*** Provided records ***

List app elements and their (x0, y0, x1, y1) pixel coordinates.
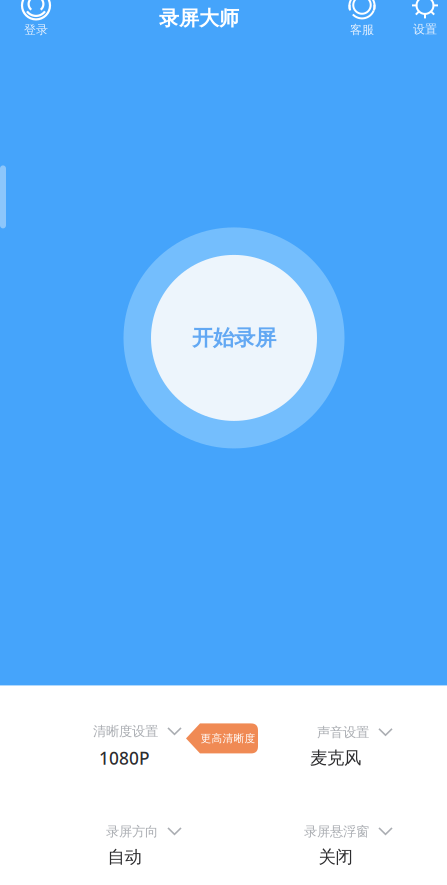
button[interactable]: Sign in (14, 0, 58, 37)
staticText: 录屏大师 (159, 6, 239, 31)
staticText: 开始录屏 (192, 325, 276, 351)
button[interactable]: 录屏方向 (41, 823, 208, 868)
staticText: 麦克风 (310, 747, 361, 769)
staticText: 自动 (108, 846, 142, 868)
staticText: 1080P (99, 746, 150, 769)
staticText: 清晰度设置 (93, 723, 158, 740)
staticText: 录屏方向 (106, 823, 158, 840)
button[interactable]: Settings (403, 0, 447, 37)
button[interactable]: 声音设置 (252, 724, 419, 769)
staticText: 客服 (350, 22, 374, 37)
staticText: 关闭 (318, 846, 352, 868)
staticText: 登录 (24, 22, 48, 37)
button[interactable]: Customer service (340, 0, 384, 37)
button[interactable]: 清晰度设置 (41, 723, 208, 769)
staticText: 录屏悬浮窗 (304, 823, 369, 840)
button[interactable]: 录屏悬浮窗 (252, 823, 419, 868)
staticText: 设置 (413, 22, 437, 37)
staticText: 更高清晰度 (200, 732, 256, 745)
staticText: 声音设置 (317, 724, 369, 740)
button[interactable]: 开始录屏 (124, 227, 344, 448)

*** End of Provided records ***

**Task description:**
Transcribe every entry exactly. Leave out the pictures.

**Reply:**
List app elements and their (x0, y0, x1, y1) pixel coordinates.
button[interactable]: Sign in (14, 0, 58, 37)
staticText: 录屏大师 (159, 6, 239, 31)
staticText: 开始录屏 (192, 325, 276, 351)
button[interactable]: 录屏方向 (41, 823, 208, 868)
staticText: 麦克风 (310, 747, 361, 769)
staticText: 自动 (108, 846, 142, 868)
staticText: 1080P (99, 746, 150, 769)
staticText: 清晰度设置 (93, 723, 158, 740)
staticText: 录屏方向 (106, 823, 158, 840)
button[interactable]: Settings (403, 0, 447, 37)
button[interactable]: 声音设置 (252, 724, 419, 769)
staticText: 客服 (350, 22, 374, 37)
staticText: 关闭 (318, 846, 352, 868)
staticText: 登录 (24, 22, 48, 37)
button[interactable]: Customer service (340, 0, 384, 37)
button[interactable]: 清晰度设置 (41, 723, 208, 769)
staticText: 录屏悬浮窗 (304, 823, 369, 840)
button[interactable]: 录屏悬浮窗 (252, 823, 419, 868)
staticText: 设置 (413, 22, 437, 37)
staticText: 更高清晰度 (200, 732, 256, 745)
staticText: 声音设置 (317, 724, 369, 740)
button[interactable]: 开始录屏 (124, 227, 344, 448)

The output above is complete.